TASK TO COMPLETE: The records below must be transcribed exactly.

DATASET EXCERPTS:
________________

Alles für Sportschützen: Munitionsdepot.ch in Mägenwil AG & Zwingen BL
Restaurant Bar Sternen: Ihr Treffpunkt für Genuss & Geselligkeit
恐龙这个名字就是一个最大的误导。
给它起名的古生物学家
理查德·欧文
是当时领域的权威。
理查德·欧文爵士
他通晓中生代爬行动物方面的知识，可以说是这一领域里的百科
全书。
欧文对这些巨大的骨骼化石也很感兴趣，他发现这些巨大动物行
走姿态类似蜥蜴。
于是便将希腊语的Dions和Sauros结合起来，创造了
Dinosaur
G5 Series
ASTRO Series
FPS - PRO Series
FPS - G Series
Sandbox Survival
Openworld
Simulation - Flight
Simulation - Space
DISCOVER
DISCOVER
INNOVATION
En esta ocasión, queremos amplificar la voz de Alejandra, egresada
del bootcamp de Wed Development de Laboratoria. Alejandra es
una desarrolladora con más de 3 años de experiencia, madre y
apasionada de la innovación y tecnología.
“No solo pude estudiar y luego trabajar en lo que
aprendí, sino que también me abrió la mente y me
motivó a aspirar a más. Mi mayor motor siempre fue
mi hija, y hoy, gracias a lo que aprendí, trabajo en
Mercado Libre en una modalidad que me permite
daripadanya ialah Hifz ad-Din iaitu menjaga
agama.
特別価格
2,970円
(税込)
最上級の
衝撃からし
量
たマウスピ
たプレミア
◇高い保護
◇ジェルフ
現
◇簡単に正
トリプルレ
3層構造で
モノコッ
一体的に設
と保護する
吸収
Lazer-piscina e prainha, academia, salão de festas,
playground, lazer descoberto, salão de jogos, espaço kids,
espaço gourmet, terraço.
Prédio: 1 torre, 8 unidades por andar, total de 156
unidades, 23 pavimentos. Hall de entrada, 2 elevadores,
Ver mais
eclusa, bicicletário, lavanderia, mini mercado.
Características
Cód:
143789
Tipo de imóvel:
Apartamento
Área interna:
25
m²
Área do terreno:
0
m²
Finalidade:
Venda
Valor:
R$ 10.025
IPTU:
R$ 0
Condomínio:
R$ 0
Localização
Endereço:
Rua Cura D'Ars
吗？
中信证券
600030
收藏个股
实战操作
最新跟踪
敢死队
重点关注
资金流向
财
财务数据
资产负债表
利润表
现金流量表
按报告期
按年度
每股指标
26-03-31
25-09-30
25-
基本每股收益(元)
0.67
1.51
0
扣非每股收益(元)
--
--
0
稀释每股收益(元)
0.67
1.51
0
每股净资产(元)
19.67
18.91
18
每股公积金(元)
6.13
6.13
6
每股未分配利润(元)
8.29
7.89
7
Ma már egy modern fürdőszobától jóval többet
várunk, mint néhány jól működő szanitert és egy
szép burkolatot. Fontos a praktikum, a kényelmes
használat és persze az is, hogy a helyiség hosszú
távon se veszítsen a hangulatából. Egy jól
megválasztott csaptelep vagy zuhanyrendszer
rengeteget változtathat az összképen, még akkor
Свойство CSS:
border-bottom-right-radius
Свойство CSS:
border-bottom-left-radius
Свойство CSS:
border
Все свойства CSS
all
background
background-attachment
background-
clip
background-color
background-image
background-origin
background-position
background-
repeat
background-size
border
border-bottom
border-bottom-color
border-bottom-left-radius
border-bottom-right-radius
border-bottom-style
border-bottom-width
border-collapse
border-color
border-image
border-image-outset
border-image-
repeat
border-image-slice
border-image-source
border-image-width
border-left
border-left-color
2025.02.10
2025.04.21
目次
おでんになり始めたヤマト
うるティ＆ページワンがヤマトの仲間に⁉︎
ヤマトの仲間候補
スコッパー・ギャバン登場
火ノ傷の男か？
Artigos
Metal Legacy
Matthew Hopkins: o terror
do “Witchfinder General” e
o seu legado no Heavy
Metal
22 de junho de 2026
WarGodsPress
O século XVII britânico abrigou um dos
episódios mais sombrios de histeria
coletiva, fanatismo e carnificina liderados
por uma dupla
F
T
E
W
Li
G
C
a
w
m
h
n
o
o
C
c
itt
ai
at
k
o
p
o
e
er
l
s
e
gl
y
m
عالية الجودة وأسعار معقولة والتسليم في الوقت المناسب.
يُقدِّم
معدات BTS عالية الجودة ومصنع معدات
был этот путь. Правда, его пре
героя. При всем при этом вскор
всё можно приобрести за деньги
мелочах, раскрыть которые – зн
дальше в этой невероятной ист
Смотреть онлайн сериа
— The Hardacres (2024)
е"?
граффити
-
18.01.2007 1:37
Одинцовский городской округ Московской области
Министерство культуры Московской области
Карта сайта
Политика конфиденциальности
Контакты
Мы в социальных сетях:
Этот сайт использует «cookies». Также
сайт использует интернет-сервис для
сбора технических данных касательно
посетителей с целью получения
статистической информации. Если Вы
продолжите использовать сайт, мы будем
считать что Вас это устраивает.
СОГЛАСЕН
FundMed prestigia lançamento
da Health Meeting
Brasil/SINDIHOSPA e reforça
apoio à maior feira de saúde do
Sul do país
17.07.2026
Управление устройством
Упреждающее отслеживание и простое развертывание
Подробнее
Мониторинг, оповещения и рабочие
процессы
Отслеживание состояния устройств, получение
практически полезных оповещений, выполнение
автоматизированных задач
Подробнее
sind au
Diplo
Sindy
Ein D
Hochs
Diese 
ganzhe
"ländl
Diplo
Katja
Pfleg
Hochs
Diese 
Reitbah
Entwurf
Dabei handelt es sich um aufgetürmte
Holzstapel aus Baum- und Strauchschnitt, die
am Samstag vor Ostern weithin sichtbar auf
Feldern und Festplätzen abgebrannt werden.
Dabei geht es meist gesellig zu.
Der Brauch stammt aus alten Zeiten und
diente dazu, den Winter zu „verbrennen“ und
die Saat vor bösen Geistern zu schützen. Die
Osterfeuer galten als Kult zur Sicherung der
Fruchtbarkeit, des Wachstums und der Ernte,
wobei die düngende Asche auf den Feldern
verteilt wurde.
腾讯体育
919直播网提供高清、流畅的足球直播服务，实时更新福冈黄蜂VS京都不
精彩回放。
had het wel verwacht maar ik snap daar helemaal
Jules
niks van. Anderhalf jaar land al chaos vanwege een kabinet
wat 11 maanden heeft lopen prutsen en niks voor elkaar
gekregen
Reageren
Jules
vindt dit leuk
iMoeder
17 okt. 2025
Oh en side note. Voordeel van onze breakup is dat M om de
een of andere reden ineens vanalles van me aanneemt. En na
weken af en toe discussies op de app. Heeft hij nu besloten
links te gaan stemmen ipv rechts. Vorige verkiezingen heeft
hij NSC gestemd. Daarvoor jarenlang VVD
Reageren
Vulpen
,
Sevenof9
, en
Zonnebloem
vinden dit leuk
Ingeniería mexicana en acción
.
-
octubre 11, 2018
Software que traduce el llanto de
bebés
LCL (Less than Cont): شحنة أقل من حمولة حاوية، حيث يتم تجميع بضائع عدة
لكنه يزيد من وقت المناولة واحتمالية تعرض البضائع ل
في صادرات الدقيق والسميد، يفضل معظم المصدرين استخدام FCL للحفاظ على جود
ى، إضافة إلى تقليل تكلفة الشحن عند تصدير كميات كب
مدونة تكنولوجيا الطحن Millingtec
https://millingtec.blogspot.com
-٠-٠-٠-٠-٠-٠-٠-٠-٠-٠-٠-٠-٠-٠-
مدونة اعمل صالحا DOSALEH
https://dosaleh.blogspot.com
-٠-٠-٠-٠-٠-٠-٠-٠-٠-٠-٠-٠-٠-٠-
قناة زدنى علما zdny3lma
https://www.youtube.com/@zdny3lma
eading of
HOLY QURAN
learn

________________

ANSWER SPACE:
Alles für Sportschützen: Munitionsdepot.ch in Mägenwil AG & Zwingen BL
Restaurant Bar Sternen: Ihr Treffpunkt für Genuss & Geselligkeit
恐龙这个名字就是一个最大的误导。
给它起名的古生物学家
理查德·欧文
是当时领域的权威。
理查德·欧文爵士
他通晓中生代爬行动物方面的知识，可以说是这一领域里的百科
全书。
欧文对这些巨大的骨骼化石也很感兴趣，他发现这些巨大动物行
走姿态类似蜥蜴。
于是便将希腊语的Dions和Sauros结合起来，创造了
Dinosaur
G5 Series
ASTRO Series
FPS - PRO Series
FPS - G Series
Sandbox Survival
Openworld
Simulation - Flight
Simulation - Space
DISCOVER
DISCOVER
INNOVATION
En esta ocasión, queremos amplificar la voz de Alejandra, egresada
del bootcamp de Wed Development de Laboratoria. Alejandra es
una desarrolladora con más de 3 años de experiencia, madre y
apasionada de la innovación y tecnología.
“No solo pude estudiar y luego trabajar en lo que
aprendí, sino que también me abrió la mente y me
motivó a aspirar a más. Mi mayor motor siempre fue
mi hija, y hoy, gracias a lo que aprendí, trabajo en
Mercado Libre en una modalidad que me permite
daripadanya ialah Hifz ad-Din iaitu menjaga
agama.
特別価格
2,970円
(税込)
最上級の
衝撃からし
量
たマウスピ
たプレミア
◇高い保護
◇ジェルフ
現
◇簡単に正
トリプルレ
3層構造で
モノコッ
一体的に設
と保護する
吸収
Lazer-piscina e prainha, academia, salão de festas,
playground, lazer descoberto, salão de jogos, espaço kids,
espaço gourmet, terraço.
Prédio: 1 torre, 8 unidades por andar, total de 156
unidades, 23 pavimentos. Hall de entrada, 2 elevadores,
Ver mais
eclusa, bicicletário, lavanderia, mini mercado.
Características
Cód:
143789
Tipo de imóvel:
Apartamento
Área interna:
25
m²
Área do terreno:
0
m²
Finalidade:
Venda
Valor:
R$ 10.025
IPTU:
R$ 0
Condomínio:
R$ 0
Localização
Endereço:
Rua Cura D'Ars
吗？
中信证券
600030
收藏个股
实战操作
最新跟踪
敢死队
重点关注
资金流向
财
财务数据
资产负债表
利润表
现金流量表
按报告期
按年度
每股指标
26-03-31
25-09-30
25-
基本每股收益(元)
0.67
1.51
0
扣非每股收益(元)
--
--
0
稀释每股收益(元)
0.67
1.51
0
每股净资产(元)
19.67
18.91
18
每股公积金(元)
6.13
6.13
6
每股未分配利润(元)
8.29
7.89
7
Ma már egy modern fürdőszobától jóval többet
várunk, mint néhány jól működő szanitert és egy
szép burkolatot. Fontos a praktikum, a kényelmes
használat és persze az is, hogy a helyiség hosszú
távon se veszítsen a hangulatából. Egy jól
megválasztott csaptelep vagy zuhanyrendszer
rengeteget változtathat az összképen, még akkor
Свойство CSS:
border-bottom-right-radius
Свойство CSS:
border-bottom-left-radius
Свойство CSS:
border
Все свойства CSS
all
background
background-attachment
background-
clip
background-color
background-image
background-origin
background-position
background-
repeat
background-size
border
border-bottom
border-bottom-color
border-bottom-left-radius
border-bottom-right-radius
border-bottom-style
border-bottom-width
border-collapse
border-color
border-image
border-image-outset
border-image-
repeat
border-image-slice
border-image-source
border-image-width
border-left
border-left-color
2025.02.10
2025.04.21
目次
おでんになり始めたヤマト
うるティ＆ページワンがヤマトの仲間に⁉︎
ヤマトの仲間候補
スコッパー・ギャバン登場
火ノ傷の男か？
Artigos
Metal Legacy
Matthew Hopkins: o terror
do “Witchfinder General” e
o seu legado no Heavy
Metal
22 de junho de 2026
WarGodsPress
O século XVII britânico abrigou um dos
episódios mais sombrios de histeria
coletiva, fanatismo e carnificina liderados
por uma dupla
F
T
E
W
Li
G
C
a
w
m
h
n
o
o
C
c
itt
ai
at
k
o
p
o
e
er
l
s
e
gl
y
m
عالية الجودة وأسعار معقولة والتسليم في الوقت المناسب.
يُقدِّم
معدات BTS عالية الجودة ومصنع معدات
был этот путь. Правда, его пре
героя. При всем при этом вскор
всё можно приобрести за деньги
мелочах, раскрыть которые – зн
дальше в этой невероятной ист
Смотреть онлайн сериа
— The Hardacres (2024)
е"?
граффити
-
18.01.2007 1:37
Одинцовский городской округ Московской области
Министерство культуры Московской области
Карта сайта
Политика конфиденциальности
Контакты
Мы в социальных сетях:
Этот сайт использует «cookies». Также
сайт использует интернет-сервис для
сбора технических данных касательно
посетителей с целью получения
статистической информации. Если Вы
продолжите использовать сайт, мы будем
считать что Вас это устраивает.
СОГЛАСЕН
FundMed prestigia lançamento
da Health Meeting
Brasil/SINDIHOSPA e reforça
apoio à maior feira de saúde do
Sul do país
17.07.2026
Управление устройством
Упреждающее отслеживание и простое развертывание
Подробнее
Мониторинг, оповещения и рабочие
процессы
Отслеживание состояния устройств, получение
практически полезных оповещений, выполнение
автоматизированных задач
Подробнее
sind au
Diplo
Sindy
Ein D
Hochs
Diese 
ganzhe
"ländl
Diplo
Katja
Pfleg
Hochs
Diese 
Reitbah
Entwurf
Dabei handelt es sich um aufgetürmte
Holzstapel aus Baum- und Strauchschnitt, die
am Samstag vor Ostern weithin sichtbar auf
Feldern und Festplätzen abgebrannt werden.
Dabei geht es meist gesellig zu.
Der Brauch stammt aus alten Zeiten und
diente dazu, den Winter zu „verbrennen“ und
die Saat vor bösen Geistern zu schützen. Die
Osterfeuer galten als Kult zur Sicherung der
Fruchtbarkeit, des Wachstums und der Ernte,
wobei die düngende Asche auf den Feldern
verteilt wurde.
腾讯体育
919直播网提供高清、流畅的足球直播服务，实时更新福冈黄蜂VS京都不
精彩回放。
had het wel verwacht maar ik snap daar helemaal
Jules
niks van. Anderhalf jaar land al chaos vanwege een kabinet
wat 11 maanden heeft lopen prutsen en niks voor elkaar
gekregen
Reageren
Jules
vindt dit leuk
iMoeder
17 okt. 2025
Oh en side note. Voordeel van onze breakup is dat M om de
een of andere reden ineens vanalles van me aanneemt. En na
weken af en toe discussies op de app. Heeft hij nu besloten
links te gaan stemmen ipv rechts. Vorige verkiezingen heeft
hij NSC gestemd. Daarvoor jarenlang VVD
Reageren
Vulpen
,
Sevenof9
, en
Zonnebloem
vinden dit leuk
Ingeniería mexicana en acción
.
-
octubre 11, 2018
Software que traduce el llanto de
bebés
LCL (Less than Cont): شحنة أقل من حمولة حاوية، حيث يتم تجميع بضائع عدة
لكنه يزيد من وقت المناولة واحتمالية تعرض البضائع ل
في صادرات الدقيق والسميد، يفضل معظم المصدرين استخدام FCL للحفاظ على جود
ى، إضافة إلى تقليل تكلفة الشحن عند تصدير كميات كب
مدونة تكنولوجيا الطحن Millingtec
https://millingtec.blogspot.com
-٠-٠-٠-٠-٠-٠-٠-٠-٠-٠-٠-٠-٠-٠-
مدونة اعمل صالحا DOSALEH
https://dosaleh.blogspot.com
-٠-٠-٠-٠-٠-٠-٠-٠-٠-٠-٠-٠-٠-٠-
قناة زدنى علما zdny3lma
https://www.youtube.com/@zdny3lma
eading of
HOLY QURAN
learn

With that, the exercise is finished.